100% compatible unless those things that got deleted during import mattered to you.
And even then, 100% compatibility doesn't mean functional equivalency. Heck, the new Numbers won't even let me arrange my graph on a page preview.
What is good enough "for most people" is irrelevant to those who make decisions at Microsoft, because they aren't "most people", they're in the 1%. You demonstrate that you are not in the 1% with your coveting of the "free" price.
Word 4.0c was really good, Word 5.1 was darnn-near perfect. It's all been downhill from there.
cheap was what got biz to use Windows in the first place. One doesn't need 10k rows worth of data if they know how to communicate with a DBA.
I consider Keynote superior to Powerpoint when presenting but inferior when sharing with businesspeople. I love magic transitions for insightful animations of diagrams.
Excel is superior to Numbers. Having multiple tables in a page may look nice but does not help when you need serious numbercrunching. I rarely abuse Excel as reporting document. Only multiple pivots for extracting aggregated data.
Word is much better when you need structured formatting and styles with paragraphnumbering. Which applies to most corporate documents such as legal, finance, system specs and other lenghty text documents. Surely Pages can deliver nice looking commercial docs and all iWork apps handle multimedia much better.
So if you need serious work done I consider Office way better than iWorks (don't touch the clipfarts). But to pursuade and deliver best experience to your audience iWorks is my place to go (don't share it though).
I look forward to Office 365 integration in the coming upgrade. And will likely pay a subscription fee if upgrades are inclusive.
What does that even mean? Sounds like marketing to me. If you need serious work done... Oh give me a fucking break. Get over yourself. If you need "serious" work done it won't be done in an office suite that most 3rd graders can figure out in a few hours.
I have an Office 365 subscription and the old Office for Mac without Outlook (Home or something). I wonder if Microsoft will let me download the latest Office for Mac with this.
Probably not.
Anyway, I think the new CEO is trying to make Microsoft a player again and seems to not have the blind pig-headed hate for Apple like his predecessor.

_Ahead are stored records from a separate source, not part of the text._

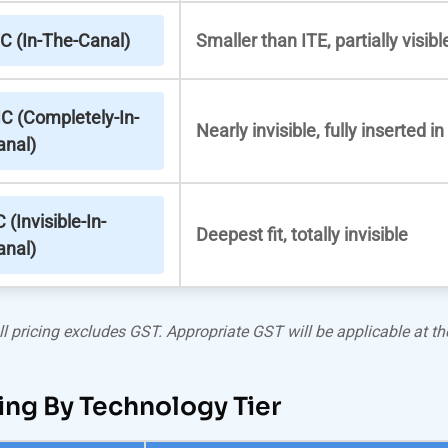
TC (In-The-Canal)
Smaller than ITE, partially visibl
IC (Completely-In-
Nearly invisible, fully inserted i
anal)
C (Invisible-In-
Deepest fit, totally invisible
anal)
ll pricing excludes GST. Appropriate GST will be applicable at the
ing By Technology Tier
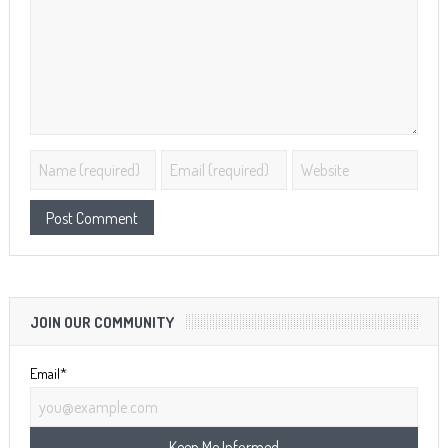
JOIN OUR COMMUNITY
Email*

He may just have a different vision. Focus on what MSFT is good at and sell to anyone who will buy it. Apple is a hardware company first. MSFT is a software company first.

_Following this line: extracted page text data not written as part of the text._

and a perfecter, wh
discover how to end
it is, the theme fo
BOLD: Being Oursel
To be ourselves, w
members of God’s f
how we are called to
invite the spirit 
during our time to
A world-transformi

one of the differentiators i first noticed betwixt ms and apple was that ms announced products and shipped them 'later this year' or 'next year'. apple announced products and shipped them immediately or very soon after announcement. that's still true. i think the original iphone was the first time i noticed a significant gap between announce and ship for an apple product, and justifiably so, imho. ms should change their corporate slogan to "coming soon ..."
The iPhone was announced in January 2007 and shipped at the end of June that year. Similarly the new Mac Pro had a roughly six month lag between its announcement and public release.
Oh give me a fucking break. Get over yourself. If you need "serious" work done it won't be done in an office suite that most 3rd graders can figure out in a few hours.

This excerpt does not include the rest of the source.